Shannon was roughly 300ft from the shore and he only had one possibility.

But with a lull in waves, a psychological thriller slowly performed out in his head.

As is frequent with most shark attack survivors, they settle for being completed off.

He mentioned: “I began to cry.

“My physique went weak, ineffective, I was anticipating to be eaten.

“I could only pray.”

Out of the blue a wave lastly arrived and he rode it on his stomach so far as he might.

He furiously paddled the remaining – feeling the chilly water dashing by his open wounds to his bones, tendons and joints.

Footage confirmed the second he was met by his brother and pals who used his leg rope to tourniquet his arm.

They rushed him to hospital and Shannon miraculously survived.

This July will mark the twenty third anniversary since his close to dying expertise.

And regardless of the trauma, the incident only fuelled his ardour for browsing.

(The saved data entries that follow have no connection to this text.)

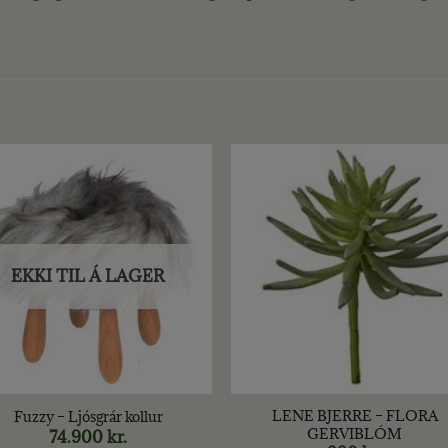
EKKI TIL Á LAGER
+
LENE BJERRE – FLORA
Fuzzy – Ljósgrár kollur
GERVIBLÓM
74.900
kr.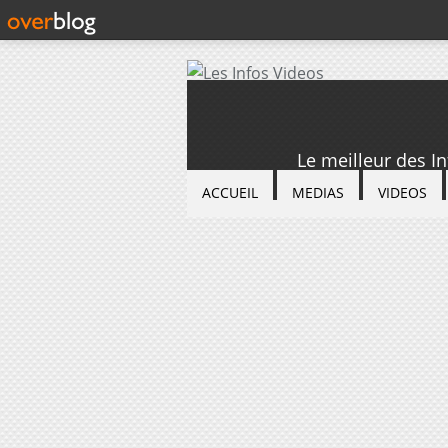
Le meilleur des I
ACCUEIL
MEDIAS
VIDEOS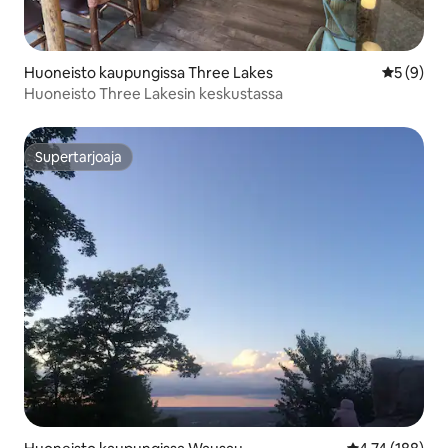
Huoneisto kaupungissa Three Lakes
Keskimäär
5 (9)
Huoneisto Three Lakesin keskustassa
Supertarjoaja
Supertarjoaja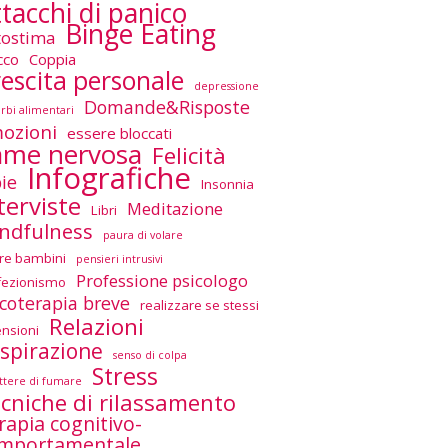
tacchi di panico
Binge Eating
tostima
cco
Coppia
escita personale
depressione
Domande&Risposte
urbi alimentari
ozioni
essere bloccati
ame nervosa
Felicità
Infografiche
ie
Insonnia
terviste
Meditazione
Libri
ndfulness
paura di volare
re bambini
pensieri intrusivi
Professione psicologo
fezionismo
icoterapia breve
realizzare se stessi
Relazioni
ensioni
spirazione
senso di colpa
Stress
tere di fumare
cniche di rilassamento
rapia cognitivo-
mportamentale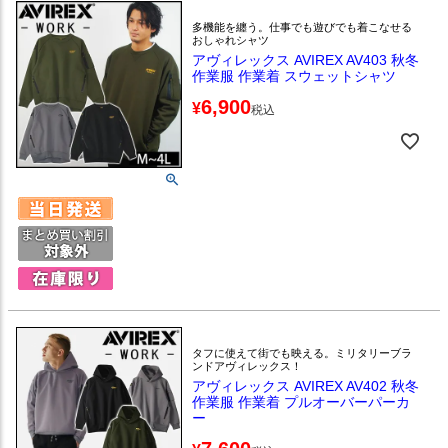
多機能を纏う。仕事でも遊びでも着こなせる
おしゃれシャツ
アヴィレックス AVIREX AV403 秋冬
作業服 作業着 スウェットシャツ
6,900
¥
税込
タフに使えて街でも映える。ミリタリーブラ
ンドアヴィレックス！
アヴィレックス AVIREX AV402 秋冬
作業服 作業着 プルオーバーパーカ
ー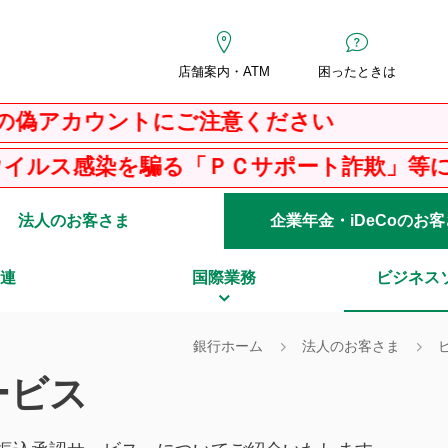
店舗案内・ATM
困ったときは
トにご注意ください
「ＰＣサポート詐欺」等にご注意ください！
法人のお客さま
企業年金・iDeCoのお
連
国際業務
ビジネス
銀行ホーム
法人のお客さま
ービス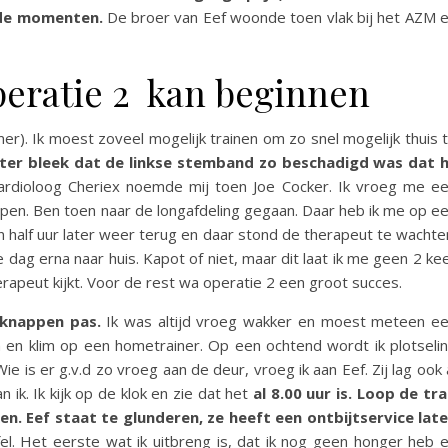
rde momenten.
De broer van Eef woonde toen vlak bij het AZM 
peratie 2 kan beginnen
er). Ik moest zoveel mogelijk trainen om zo snel mogelijk thuis 
ter bleek dat de linkse stemband zo beschadigd was dat h
rdioloog Cheriex noemde mij toen Joe Cocker. Ik vroeg me e
open. Ben toen naar de longafdeling gegaan. Daar heb ik me op e
n half uur later weer terug en daar stond de therapeut te wachte
dag erna naar huis. Kapot of niet, maar dit laat ik me geen 2 ke
apeut kijkt. Voor de rest wa operatie 2 een groot succes.
opknappen pas.
Ik was altijd vroeg wakker en moest meteen e
 en klim op een hometrainer. Op een ochtend wordt ik plotseli
e is er g.v.d zo vroeg aan de deur, vroeg ik aan Eef. Zij lag ook 
ik. Ik kijk op de klok en zie dat het
al 8.00 uur is. Loop de tr
en. Eef staat te glunderen, ze heeft een ontbijtservice lat
 Het eerste wat ik uitbreng is, dat ik nog geen honger heb 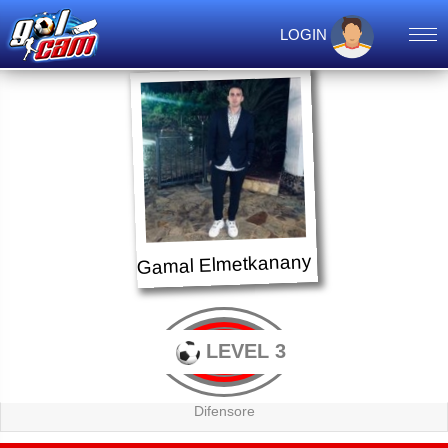
LOGIN
Gamal Elmetkanany
LEVEL 3
Difensore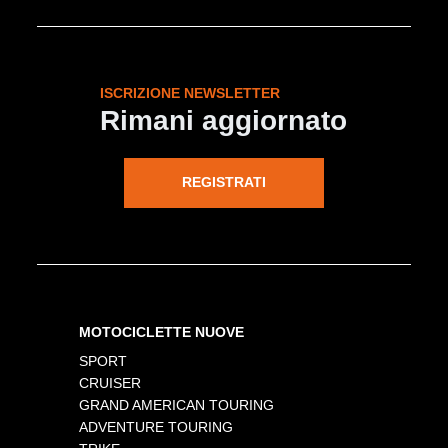
ISCRIZIONE NEWSLETTER
Rimani aggiornato
REGISTRATI
MOTOCICLETTE NUOVE
SPORT
CRUISER
GRAND AMERICAN TOURING
ADVENTURE TOURING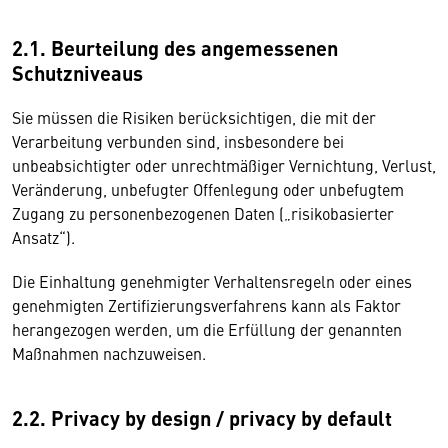
2.1. Beurteilung des angemessenen
Schutzniveaus
Sie müssen die Risiken berücksichtigen, die mit der
Verarbeitung verbunden sind, insbesondere bei
unbeabsichtigter oder unrechtmäßiger Vernichtung, Verlust,
Veränderung, unbefugter Offenlegung oder unbefugtem
Zugang zu personenbezogenen Daten („risikobasierter
Ansatz“).
Die Einhaltung genehmigter Verhaltensregeln oder eines
genehmigten Zertifizierungsverfahrens kann als Faktor
herangezogen werden, um die Erfüllung der genannten
Maßnahmen nachzuweisen.
2.2. Privacy by design / privacy by default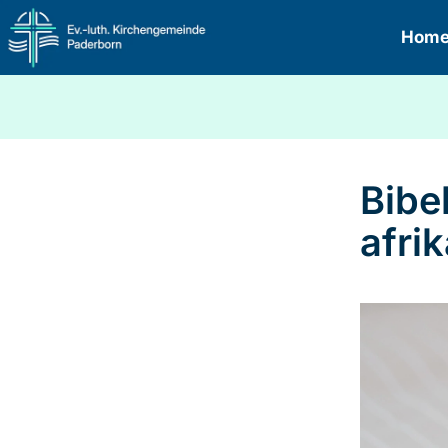
Hom
Bibe
afri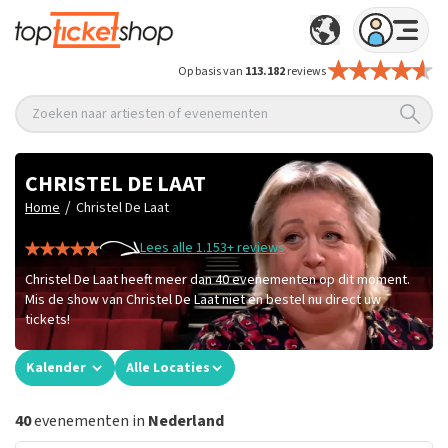
Op basis van
113.182
reviews
Zoeken naar artiesten of evenementen
CHRISTEL DE LAAT
/
Home
Christel De Laat
Lees alle 1.153+ reviews
Christel De Laat heeft meer dan 40 evenementen op dit moment.
Mis de show van Christel De Laat niet en bestel nu direct uw
tickets!
Kalender
Alle Locaties
40
evenementen in
Nederland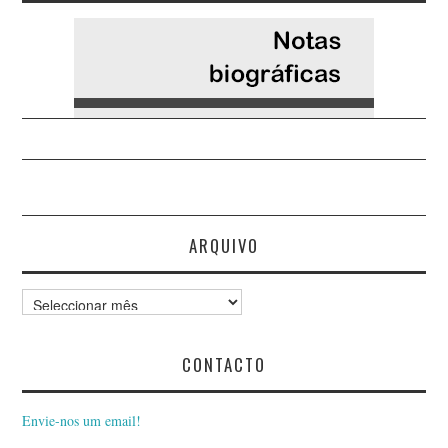
ARQUIVO
Arquivo
CONTACTO
Envie-nos um email!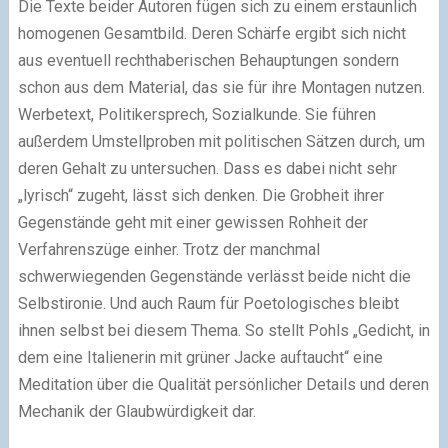
Die Texte beider Autoren fügen sich zu einem erstaunlich
homogenen Gesamtbild. Deren Schärfe ergibt sich nicht
aus eventuell rechthaberischen Behauptungen sondern
schon aus dem Material, das sie für ihre Montagen nutzen.
Werbetext, Politikersprech, Sozialkunde. Sie führen
außerdem Umstellproben mit politischen Sätzen durch, um
deren Gehalt zu untersuchen. Dass es dabei nicht sehr
„lyrisch“ zugeht, lässt sich denken. Die Grobheit ihrer
Gegenstände geht mit einer gewissen Rohheit der
Verfahrenszüge einher. Trotz der manchmal
schwerwiegenden Gegenstände verlässt beide nicht die
Selbstironie. Und auch Raum für Poetologisches bleibt
ihnen selbst bei diesem Thema. So stellt Pohls „Gedicht, in
dem eine Italienerin mit grüner Jacke auftaucht“ eine
Meditation über die Qualität persönlicher Details und deren
Mechanik der Glaubwürdigkeit dar.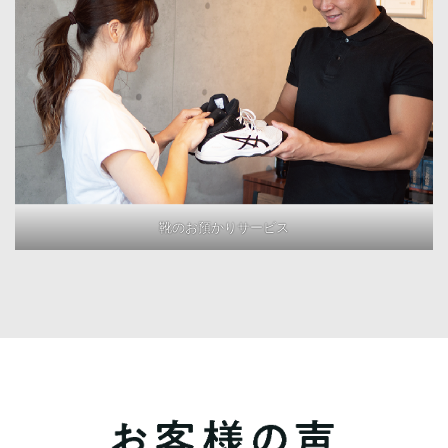
靴のお預かりサービス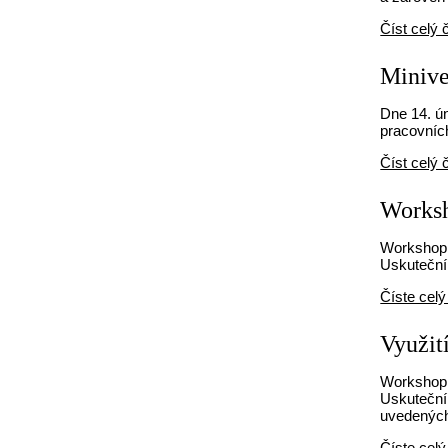
Číst celý 
Minive
Dne 14. ún
pracovních
Číst celý 
Worksh
Workshop p
Uskuteční 
Číste celý
Využit
Workshop 
Uskuteční 
uvedených
Číste celý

Shannon finally moved to the well-known Jeffrey’s Bay the place he studied the water sport like an artwork so he might go it on to others.

He travelled the world teaching browsing and now bases himself in Norway the place the Arctic water is just too chilly for many sharks.

He mentioned: “It has been a great expertise as a result of it has modified my life.

“I turned grateful and I realised I want to attempt profit from it.

“You do it to give other people opportunity and to make the world a better place.”

Shannon mentioned he has no animosity in direction of the sharks that tried to kill him.

He mentioned: “I have nothing against predators – it’s their home and hopefully we can all share it.”

If you need to study extra, Shannon launched his biography in 2022 known as Child of the Wild Coast: The story of Shannon Ainslie, twin great white shark attack survivor.